Morris Cerullo ( check out http://www.cephas-library.com/evangelists/evangelist_morris_cerullo_fraud.html if you wish to) lives in a freaking mansion which back in the year 2000 was reported to be worth a cool 12 million good ol american dollars. (here's a few more if you wish:
http://www.ofcom.org.uk/static/archive/itc/itc_publications/complaints_reports/advertising_complaints/show_complaint.asp-ad_complaint_id=289.html

http://en.wikipedia.org/wiki/Morris_Cerullo

http://www.charlotteobserver.com/408/story/741812.html )

Okay, now obviously my aunt was a grown woman, competent to decide how to spend her money.
I cannot claim that she or any other folks who give their money up to Morris Cerullo and folks like him are guileless. The problem lies in the truthfulness or deception of the message. Morris Cerullo (who has no doctorate degree on record so he does not deserve the designation of "Dr.")
claims that if people give to his ministry (money) they will in turn receive blessings of wealth and health.
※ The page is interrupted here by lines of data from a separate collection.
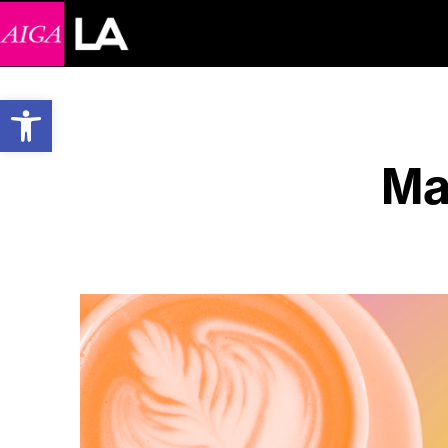
Open toolbar
Ma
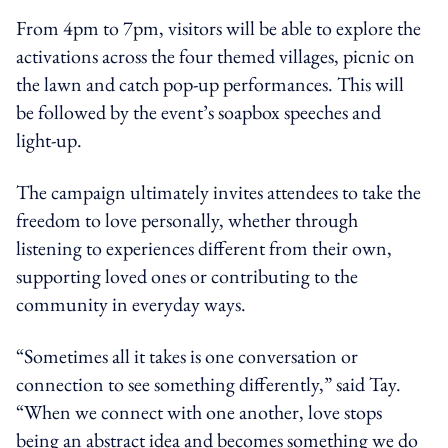
From 4pm to 7pm, visitors will be able to explore the
activations across the four themed villages, picnic on
the lawn and catch pop-up performances. This will
be followed by the event’s soapbox speeches and
light-up.
The campaign ultimately invites attendees to take the
freedom to love personally, whether through
listening to experiences different from their own,
supporting loved ones or contributing to the
community in everyday ways.
“Sometimes all it takes is one conversation or
connection to see something differently,” said Tay.
“When we connect with one another, love stops
being an abstract idea and becomes something we do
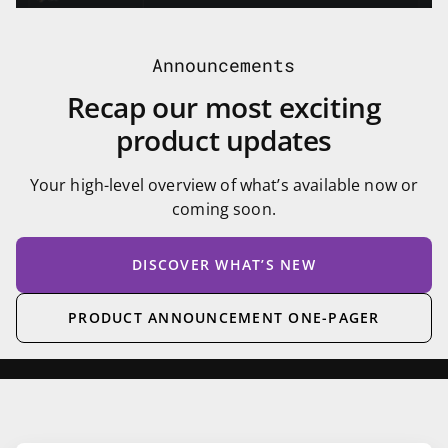
Announcements
Recap our most exciting
product updates
Your high-level overview of what’s available now or
coming soon.
DISCOVER WHAT’S NEW
PRODUCT ANNOUNCEMENT ONE-PAGER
There is at least one report of someone dieing after believing that Morris Cerullo's god healed up her epilepsy. No one told her to quit taking the medicine. She believed what she wanted to believe, just like my aunt wanted to believe that Morris Cerullo's god would cure her multiple sclerosis up until the day she died in the hospital of respiratory failure. Morris is not the only preacher walking around these days touting miracles. But I pick on him because my aunt had (by her own competent choice yes) helped support his opulent lifestyle while waiting for her expect-a-miracle-today to show up on her doorstep.

The problem with faith healing as I see it and as Sam Harris sees it is that the god of healing hates amputees ( see: http://whywontgodhealamputees.com/ for his site if you wish and also for some other spirited discussions:
http://www.randi.org/site/index.php/swift-blog/453-science-vs-faith-healing.html

and
http://www.motherinchief.com/2007/05/moving-mountains.html
and
http://www.associatedcontent.com/article/1678103/the_ironic_bankruptcy_of_the_atheistic.html <-- there are four pages to this article and all of it ought to be read).

Or, if the god of healing does not hate amputees, we have no records of amputated limbs growing back during or as a result of revivals, faith healing services of Morris Cerullo (or Benny Hinn or any other conductor of faith-healing services). Yet there are folks who leap out of their wheelchairs (whether or not they remain able to walk afterwards is another question), throw away their crutches, claim that their god has healed them of cancers and diabetes and epilepsy and so forth.

Why is it that we never get to see amputees regrowing their limbs?

The argument is tiring to some believers I am sure. And I am also sure that some believers are sick of being called stupid or other insulting words because of their beliefs. And I am equally sure that some degree of those who fall into the atheist or non-theist end of things are angry and/or sound angry over things that believers have done or have been alleged to have done.

But you see, this whole thing is a stumbling block to me. Find me one amputee that is a true verifiable amputee who now has a regrown functional limb due to faith healing and perhaps I will reconsider.

Til then, I will just figure that supernatural cures due to intercessory prayer just don't happen in this day and age.

And t.b.i., survivors. You can claim that your god healed you if you wish to. And I may even listen to you respectfully. However, I don't believe you. And no, I won't be sending any of my money to those who conduct faith-healing services. You can do so if you wish. You can even pray for me. Meanwhile, I will continue to be in charge of my own rehab.